3. Extreme overdoses can cause marked CNS depression and require supportive treatment
A 2024/2023 case from Cameroon and other reports document ingestion levels many times above recommended therapeutic doses, producing central nervous system depression, dizziness, ataxia, headache, and prolonged visual problems, with recovery following symptomatic care including activated charcoal and monitoring. These cases demonstrate that exceptionally high exposures can produce life‑threatening CNS depression, but supportive care has proven effective in reported survivors [6] [2].
4. Animal studies warn of tissue injury and inflammatory changes at toxic levels
A June 2025 rat study found significant histological and morphological changes in brain and skin tissues after acute ivermectin toxicity, along with oxidative stress, disrupted P‑glycoprotein expression, and inflammatory cytokine alterations. These findings indicate mechanistic pathways (oxidative stress, BBB and transport protein disruption, inflammation) that could underpin the neurologic and cutaneous signs seen in humans at high doses, though species differences limit direct translation [3]. The animal data raise concern that repeated or extreme exposures might produce structural injury beyond transient symptoms.
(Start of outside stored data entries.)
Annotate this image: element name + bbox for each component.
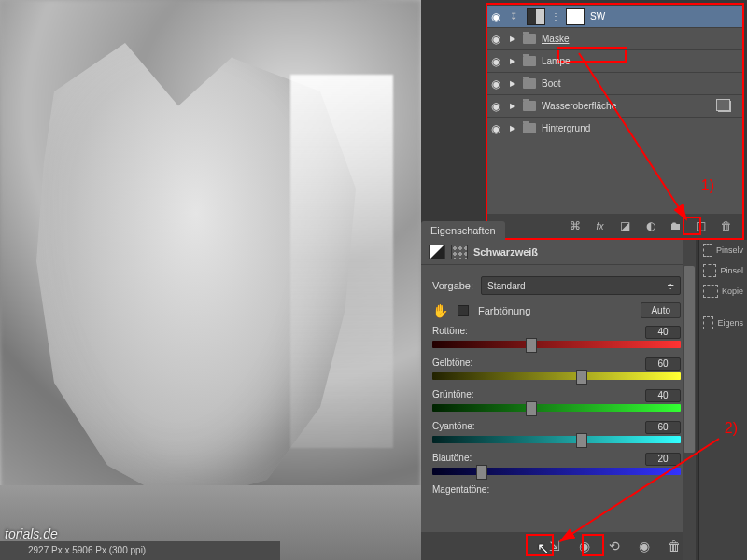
slider-green: Grüntöne: 40 bbox=[432, 389, 681, 412]
layers-footer: ⌘ fx ◪ ◐ 🖿 ◫ 🗑 bbox=[487, 214, 742, 238]
annotation-label: 1) bbox=[701, 177, 714, 194]
disclosure-icon[interactable]: ▶ bbox=[510, 35, 517, 43]
auto-button[interactable]: Auto bbox=[641, 302, 681, 318]
adjustment-thumb[interactable] bbox=[527, 8, 545, 25]
preset-label: Vorgabe: bbox=[432, 280, 473, 291]
slider-label: Grüntöne: bbox=[432, 389, 473, 402]
tint-label: Farbtönung bbox=[478, 305, 530, 316]
folder-icon bbox=[523, 78, 536, 89]
link-layers-icon[interactable]: ⌘ bbox=[568, 219, 582, 233]
mask-indicator-icon bbox=[451, 245, 468, 259]
visibility-icon[interactable]: ◉ bbox=[491, 122, 504, 135]
slider-track[interactable] bbox=[432, 341, 681, 348]
slider-red: Rottöne: 40 bbox=[432, 326, 681, 348]
view-previous-icon[interactable]: ◉ bbox=[576, 538, 593, 554]
watermark: torials.de bbox=[5, 526, 58, 541]
slider-label: Gelbtöne: bbox=[432, 357, 472, 371]
preset-dropdown[interactable]: Standard ≑ bbox=[481, 276, 681, 295]
layer-row-sw[interactable]: ◉ ↧ ⋮ SW bbox=[487, 5, 742, 27]
layer-row-maske[interactable]: ◉ ▶ Maske bbox=[487, 27, 742, 49]
document-canvas[interactable]: torials.de 2927 Px x 5906 Px (300 ppi) bbox=[0, 0, 421, 560]
disclosure-icon[interactable]: ▶ bbox=[510, 102, 517, 110]
clone-source-tab[interactable]: Kopie bbox=[699, 281, 747, 301]
properties-tab[interactable]: Eigenschaften bbox=[421, 221, 505, 240]
properties-header: Schwarzweiß bbox=[421, 240, 692, 265]
layer-name: Boot bbox=[542, 78, 561, 89]
layer-row-hintergrund[interactable]: ◉ ▶ Hintergrund bbox=[487, 117, 742, 139]
new-group-icon[interactable]: 🖿 bbox=[669, 219, 683, 233]
mask-thumb[interactable] bbox=[566, 8, 585, 25]
slider-track[interactable] bbox=[432, 436, 681, 443]
slider-value-input[interactable]: 60 bbox=[645, 421, 681, 434]
properties-panel: Schwarzweiß Vorgabe: Standard ≑ ✋ Farbtö… bbox=[421, 240, 692, 560]
brush-tab[interactable]: Pinsel bbox=[699, 260, 747, 281]
properties-tab-collapsed[interactable]: Eigens bbox=[699, 313, 747, 333]
targeted-adjust-icon[interactable]: ✋ bbox=[432, 303, 448, 318]
bw-adjustment-icon bbox=[429, 245, 445, 259]
add-mask-icon[interactable]: ◪ bbox=[618, 219, 632, 233]
slider-label: Cyantöne: bbox=[432, 421, 475, 434]
folder-icon bbox=[523, 101, 536, 111]
annotation-label: 2) bbox=[725, 420, 738, 437]
scrollbar-thumb[interactable] bbox=[684, 266, 695, 453]
slider-label: Rottöne: bbox=[432, 326, 468, 339]
slider-track[interactable] bbox=[432, 404, 681, 412]
layer-row-wasser[interactable]: ◉ ▶ Wasseroberfläche bbox=[487, 94, 742, 117]
disclosure-icon[interactable]: ▶ bbox=[510, 79, 517, 88]
collapsed-panels: Pinselv Pinsel Kopie Eigens bbox=[698, 240, 747, 560]
toggle-visibility-icon[interactable]: ◉ bbox=[636, 538, 653, 554]
layers-panel: ◉ ↧ ⋮ SW ◉ ▶ Maske ◉ ▶ Lampe ◉ ▶ Boot ◉ … bbox=[486, 3, 744, 240]
adjustment-layer-icon[interactable]: ◐ bbox=[643, 219, 657, 233]
slider-value-input[interactable]: 40 bbox=[645, 389, 681, 402]
disclosure-icon[interactable]: ▶ bbox=[510, 57, 517, 65]
slider-value-input[interactable]: 60 bbox=[645, 357, 681, 371]
tint-row: ✋ Farbtönung Auto bbox=[432, 302, 681, 318]
link-icon: ⋮ bbox=[551, 11, 560, 21]
disclosure-icon[interactable]: ▶ bbox=[510, 124, 517, 133]
visibility-icon[interactable]: ◉ bbox=[491, 33, 504, 46]
brush-presets-icon bbox=[703, 244, 712, 257]
visibility-icon[interactable]: ◉ bbox=[491, 77, 504, 91]
chevron-down-icon: ≑ bbox=[667, 281, 674, 291]
layer-fx-icon[interactable]: fx bbox=[593, 219, 607, 233]
linked-layers-icon[interactable] bbox=[718, 101, 731, 112]
visibility-icon[interactable]: ◉ bbox=[491, 100, 504, 113]
brush-presets-tab[interactable]: Pinselv bbox=[699, 240, 747, 260]
layer-row-lampe[interactable]: ◉ ▶ Lampe bbox=[487, 49, 742, 72]
clip-to-layer-icon[interactable]: ⇲ bbox=[546, 538, 563, 554]
delete-layer-icon[interactable]: 🗑 bbox=[719, 219, 733, 233]
slider-value-input[interactable]: 40 bbox=[645, 326, 681, 339]
reset-icon[interactable]: ⟲ bbox=[606, 538, 623, 554]
layer-name: Maske bbox=[542, 34, 569, 44]
slider-magenta: Magentatöne: bbox=[432, 484, 681, 495]
folder-icon bbox=[523, 34, 536, 44]
visibility-icon[interactable]: ◉ bbox=[491, 10, 504, 23]
slider-track[interactable] bbox=[432, 372, 681, 380]
folder-icon bbox=[523, 56, 536, 66]
properties-icon bbox=[703, 316, 713, 329]
slider-value-input[interactable]: 20 bbox=[645, 453, 681, 466]
new-layer-icon[interactable]: ◫ bbox=[694, 219, 708, 233]
slider-cyan: Cyantöne: 60 bbox=[432, 421, 681, 443]
layer-name: Wasseroberfläche bbox=[542, 101, 616, 111]
visibility-icon[interactable]: ◉ bbox=[491, 55, 504, 68]
brush-icon bbox=[703, 264, 716, 277]
folder-icon bbox=[523, 123, 536, 133]
slider-label: Magentatöne: bbox=[432, 484, 489, 495]
slider-track[interactable] bbox=[432, 468, 681, 475]
layer-name: Hintergrund bbox=[542, 123, 590, 133]
layer-row-boot[interactable]: ◉ ▶ Boot bbox=[487, 72, 742, 94]
properties-footer: ⇲ ◉ ⟲ ◉ 🗑 bbox=[421, 532, 692, 560]
properties-scrollbar[interactable] bbox=[683, 240, 696, 560]
status-bar: 2927 Px x 5906 Px (300 ppi) bbox=[0, 541, 280, 560]
preset-value: Standard bbox=[487, 281, 526, 291]
layer-name: SW bbox=[590, 11, 605, 21]
preset-row: Vorgabe: Standard ≑ bbox=[432, 276, 681, 295]
waterfall bbox=[290, 75, 393, 448]
slider-label: Blautöne: bbox=[432, 453, 472, 466]
layer-name: Lampe bbox=[542, 56, 571, 66]
slider-blue: Blautöne: 20 bbox=[432, 453, 681, 475]
layer-extra-icon: ↧ bbox=[510, 11, 521, 21]
delete-adjustment-icon[interactable]: 🗑 bbox=[666, 538, 683, 554]
tint-checkbox[interactable] bbox=[458, 305, 469, 316]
5. Systematic reviews highlight safety data gaps at high doses in humans
A systematic review and meta‑analysis on the safety of high‑dose ivermectin (publication dated 2020) provides context that higher-than-standard doses have been studied, but it does not catalogue a comprehensive list of common high‑dose side effects and indicates that high‑dose safety evidence in humans is still incomplete. This gap contrasts with abundant case‑report signals and the emerging animal toxicology literature, pointing to a mismatch between limited systematic human safety data and real‑world overdose observations [7].
6. Treatments and cross‑species lessons — symptomatic care, charcoal, and experimental approaches
Reported human management has centered on supportive care and activated charcoal, with successful recoveries in documented cases, while veterinary literature and experimental animal work explore options like intralipid therapy and adjuncts (e.g., antioxidants, flumazenil in animal models). These heterogeneous approaches indicate no standardized antidote for severe ivermectin toxicity in humans, and they underscore the experimental nature of some interventions based on animal or veterinary precedent [8] [3] [5].
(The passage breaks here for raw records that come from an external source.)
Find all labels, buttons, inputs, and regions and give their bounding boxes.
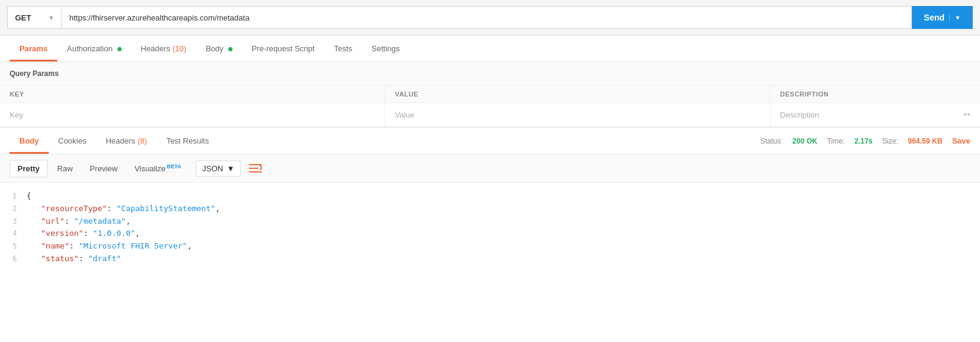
json-line-1: 1 {	[0, 190, 980, 203]
tab-authorization[interactable]: Authorization	[57, 36, 131, 62]
json-line-3: 3 "url": "/metadata",	[0, 215, 980, 228]
param-action-cell: ••	[954, 103, 980, 127]
body-tab-raw[interactable]: Raw	[50, 160, 80, 177]
param-value-cell[interactable]: Value	[385, 103, 770, 127]
body-tab-preview[interactable]: Preview	[83, 160, 125, 177]
json-line-5: 5 "name": "Microsoft FHIR Server",	[0, 240, 980, 253]
line-number: 5	[5, 241, 27, 252]
send-chevron-icon: ▼	[949, 14, 961, 21]
url-bar: GET ▼ Send ▼	[0, 0, 980, 36]
send-button[interactable]: Send ▼	[912, 6, 973, 29]
svg-rect-0	[249, 164, 262, 165]
wrap-button[interactable]	[246, 159, 265, 177]
line-number: 6	[5, 253, 27, 265]
resp-tab-headers[interactable]: Headers (8)	[96, 128, 157, 154]
resp-tab-body[interactable]: Body	[10, 128, 49, 154]
method-label: GET	[15, 13, 31, 22]
time-value: 2.17s	[855, 137, 873, 145]
format-chevron-icon: ▼	[226, 164, 234, 173]
size-value: 964.59 KB	[908, 137, 942, 145]
line-number: 1	[5, 191, 27, 202]
tab-tests[interactable]: Tests	[324, 36, 361, 62]
method-chevron-icon: ▼	[48, 14, 54, 21]
query-params-title: Query Params	[0, 62, 980, 86]
table-row: Key Value Description ••	[0, 103, 980, 127]
col-header-description: DESCRIPTION	[770, 86, 954, 103]
beta-badge: BETA	[167, 163, 181, 169]
tab-headers[interactable]: Headers (10)	[131, 36, 196, 62]
json-viewer: 1 { 2 "resourceType": "CapabilityStateme…	[0, 183, 980, 273]
param-description-cell[interactable]: Description	[770, 103, 954, 127]
request-tabs: Params Authorization Headers (10) Body P…	[0, 36, 980, 62]
tab-params[interactable]: Params	[10, 36, 57, 62]
param-key-cell[interactable]: Key	[0, 103, 385, 127]
send-label: Send	[924, 13, 944, 22]
tab-body[interactable]: Body	[196, 36, 242, 62]
time-label: Time:	[827, 137, 845, 145]
col-header-value: VALUE	[385, 86, 770, 103]
line-number: 4	[5, 228, 27, 239]
body-tab-pretty[interactable]: Pretty	[10, 160, 48, 177]
body-toolbar: Pretty Raw Preview VisualizeBETA JSON ▼	[0, 154, 980, 183]
json-line-2: 2 "resourceType": "CapabilityStatement",	[0, 203, 980, 215]
query-params-section: Query Params KEY VALUE DESCRIPTION Key V…	[0, 62, 980, 127]
headers-badge: (10)	[172, 44, 186, 53]
resp-tab-testresults[interactable]: Test Results	[157, 128, 219, 154]
method-select[interactable]: GET ▼	[7, 6, 61, 29]
col-header-key: KEY	[0, 86, 385, 103]
params-header-row: KEY VALUE DESCRIPTION	[0, 86, 980, 103]
size-label: Size:	[882, 137, 899, 145]
save-button[interactable]: Save	[952, 136, 970, 145]
resp-tab-cookies[interactable]: Cookies	[49, 128, 96, 154]
response-tabs: Body Cookies Headers (8) Test Results	[10, 128, 219, 154]
format-select[interactable]: JSON ▼	[196, 160, 242, 177]
params-table: KEY VALUE DESCRIPTION Key Value Descript…	[0, 86, 980, 127]
status-value: 200 OK	[793, 137, 817, 145]
response-header: Body Cookies Headers (8) Test Results St…	[0, 128, 980, 154]
col-header-action	[954, 86, 980, 103]
line-number: 2	[5, 203, 27, 215]
tab-prerequest[interactable]: Pre-request Script	[242, 36, 325, 62]
url-input[interactable]	[61, 6, 912, 29]
line-number: 3	[5, 216, 27, 227]
resp-headers-badge: (8)	[137, 136, 147, 145]
more-options-icon[interactable]: ••	[964, 109, 970, 119]
svg-rect-2	[249, 171, 262, 173]
json-line-6: 6 "status": "draft"	[0, 253, 980, 265]
format-label: JSON	[202, 164, 223, 173]
body-tab-visualize[interactable]: VisualizeBETA	[127, 160, 189, 177]
json-line-4: 4 "version": "1.0.0.0",	[0, 227, 980, 240]
status-label: Status:	[760, 137, 782, 145]
body-dot	[228, 47, 233, 51]
authorization-dot	[117, 47, 122, 51]
response-section: Body Cookies Headers (8) Test Results St…	[0, 127, 980, 273]
tab-settings[interactable]: Settings	[362, 36, 410, 62]
svg-rect-1	[249, 168, 258, 169]
response-meta: Status: 200 OK Time: 2.17s Size: 964.59 …	[760, 136, 970, 145]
7. Putting the evidence together — what is common vs. what is rare or theoretical
Across the reports, the most commonly observed effects at high or supratherapeutic doses are neurologic symptoms and visual disturbances, often reversible with supportive care. More severe outcomes (profound CNS depression, structural brain injury suggested in animals) appear in extreme overdoses or in preclinical models and are less commonly documented in humans. The evidence base is dominated by case reports and animal studies, leaving substantial uncertainty about incidence rates, dose thresholds, and co‑factors that predict worse outcomes [1] [2] [3].
8. What’s missing and what practitioners should watch for
Key gaps include robust dose‑response human trials, standardized reporting of adverse events at defined high doses, and systematic long‑term follow‑up after overdose. Clinicians should monitor for CNS depression, altered mental status, visual changes, ataxia, and signs of systemic inflammation, and public health messaging should stress the lack of evidence for unapproved high‑dose use. The current literature supports caution: high doses carry demonstrable neurologic and visual risks, with animal data suggesting potential for deeper tissue injury at toxic exposures [7] [4] [3].